Just as the stock market was opening this morning, the new jobs report was published. It was a positive one, at least for economic growth, if not for individual workers. But this particular jobs report was based on data from entirely before the coronavirus became a thing in the United States. Everyone knows the next jobs report is going to reflect a pullback in travel and tourism within the U.S., and the impact that the worldwide economic slowdown is having on the U.S. economy. To that end, the Dow Jones finished down more than 250 points today, a stunning development on the day of a strong jobs report.

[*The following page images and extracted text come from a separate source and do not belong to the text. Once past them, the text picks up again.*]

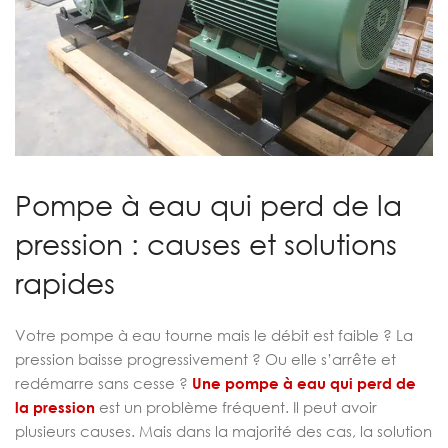
Pompe à eau qui perd de la
pression : causes et solutions
rapides
Votre pompe à eau tourne mais le débit est faible ? La
pression baisse progressivement ? Ou elle s’arrête et
redémarre sans cesse ?
Une pompe à eau qui perd de
la pression
est un problème fréquent. Il peut avoir
plusieurs causes. Mais dans la majorité des cas, la solution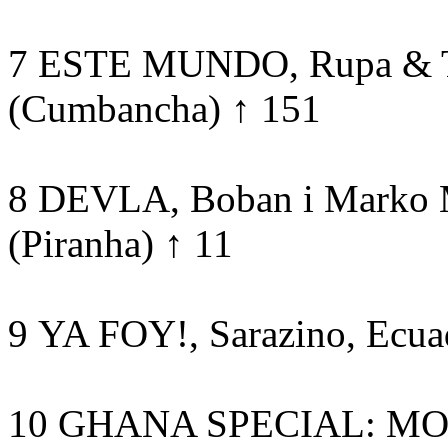
7 ESTE MUNDO, Rupa & Th
(Cumbancha) ↑ 151
8 DEVLA, Boban i Marko M
(Piranha) ↑ 11
9 YA FOY!, Sarazino, Ecua
10 GHANA SPECIAL: M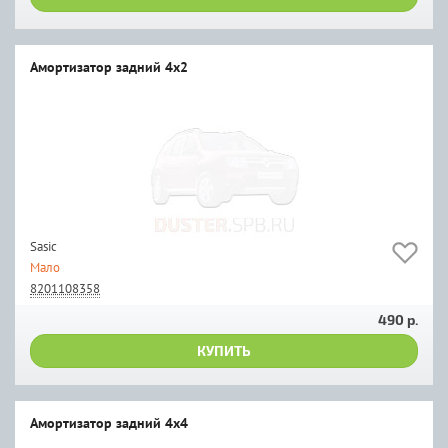
Амортизатор задний 4х2
Sasic
Мало
8201108358
490 р.
КУПИТЬ
Амортизатор задний 4х4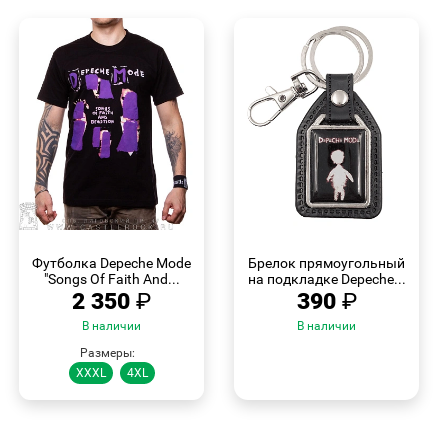
БЫСТРЫЙ
БЫСТРЫЙ
ПРОСМОТР
ПРОСМОТР
Футболка Depeche Mode
Брелок прямоугольный
"Songs Of Faith And...
на подкладке Depeche...
2 350
₽
390
₽
В наличии
В наличии
Размеры:
XXXL
4XL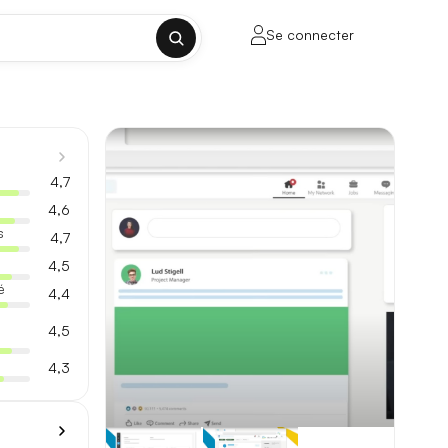
Se connecter
✕
4,7
4,6
s
4,7
4,5
porte sur la longueur de contexte, la
é
4,4
4,5
4,3
ul tenant, sans découpage manuel.
lusieurs milliers de mots.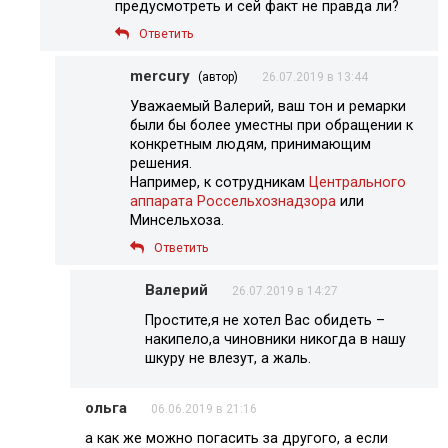
предусмотреть и сей факт не правда ли?
Ответить
mercury
(автор)
26.07.2019 в 13:44
Уважаемый Валерий, ваш тон и ремарки
были бы более уместны при обращении к
конкретным людям, принимающим
решения.
Например, к сотрудникам
Центрального
аппарата Россельхознадзора
или
Минсельхоза.
Ответить
Валерий
26.07.2019 в 14:27
Простите,я не хотел Вас обидеть –
накипело,а чиновники никогда в нашу
шкуру не влезут, а жаль.
ольга
06.06.2019 в 21:16
а как же можно погасить за другого, а если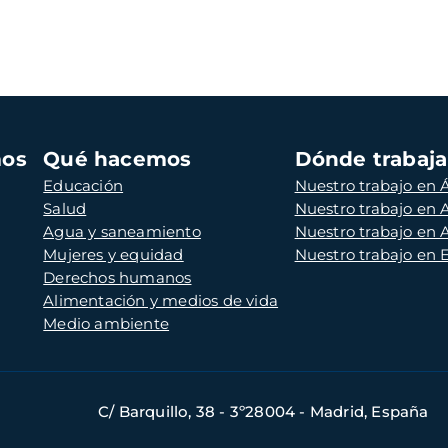
mos
Qué hacemos
Dónde trabaj
Educación
Nuestro trabajo en Á
Salud
Nuestro trabajo en
Agua y saneamiento
Nuestro trabajo en 
Mujeres y equidad
Nuestro trabajo en
Derechos humanos
Alimentación y medios de vida
Medio ambiente
C/ Barquillo, 38 - 3º28004 - Madrid, España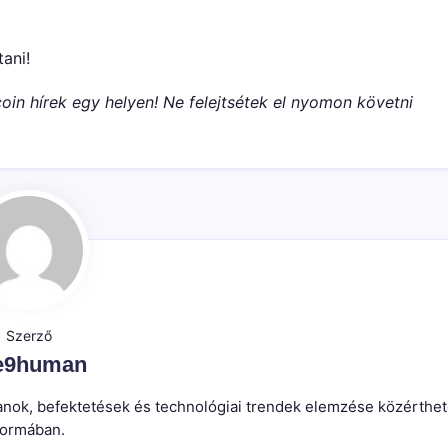
tani!
oin hírek egy helyen! Ne felejtsétek el nyomon követni
Szerző
e9human
atlanok, befektetések és technológiai trendek elemzése közérthe
formában.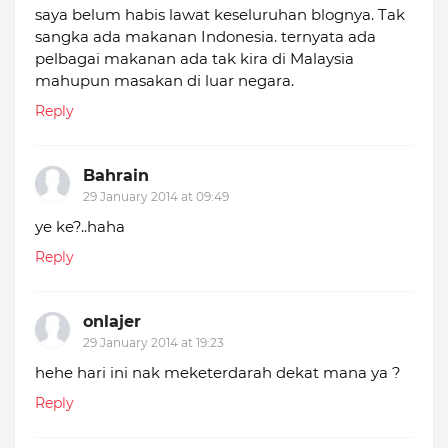
saya belum habis lawat keseluruhan blognya. Tak
sangka ada makanan Indonesia. ternyata ada
pelbagai makanan ada tak kira di Malaysia
mahupun masakan di luar negara.
Reply
Bahrain
29 January 2014 at 09:49
ye ke?..haha
Reply
onlajer
29 January 2014 at 19:23
hehe hari ini nak meketerdarah dekat mana ya ?
Reply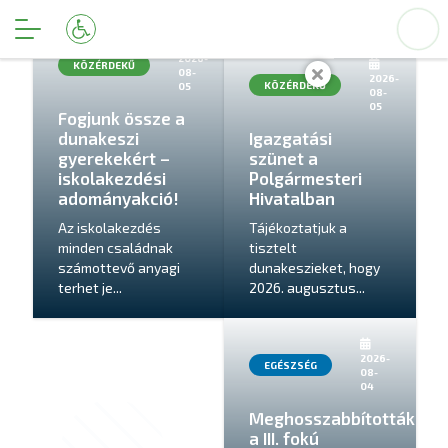
2026-
KÖZÉRDEKŰ
08-
2026-
KÖZÉRDEKŰ
05
08-
05
Fogjunk össze a
dunakeszi
Igazgatási
gyerekekért –
szünet a
iskolakezdési
Polgármesteri
adományakció!
Hivatalban
Az iskolakezdés
Tájékoztatjuk a
minden családnak
tisztelt
számottevő anyagi
dunakeszieket, hogy
terhet je...
2026. augusztus...
2026-
EGÉSZSÉG
08-
04
Meghosszabbították
a III. fokú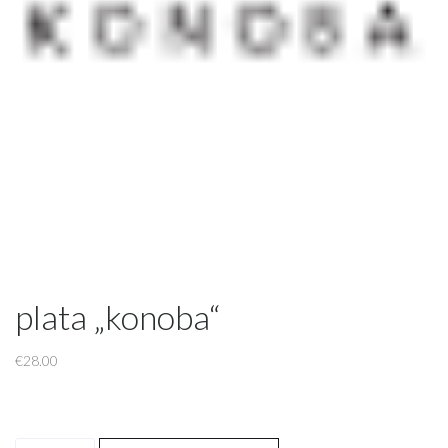
plata „konoba“
€
28.00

The existence of the coronavirus is not Donald Trump’s fault. It is his fault that his administration’s negligent response appears to have made the coronavirus far worse in the United States that it needed to be. But in terms of economic impact, this isn’t about blame. It’s about the reality that the U.S. economy is contracting as we speak, and that it’ll show up in the official economic numbers over the next month or two. Trump will no longer be able to claim the economy as a selling point. Instead he’ll be judged for how he can handle the economic mess we’re stepping into. He’s up against it now.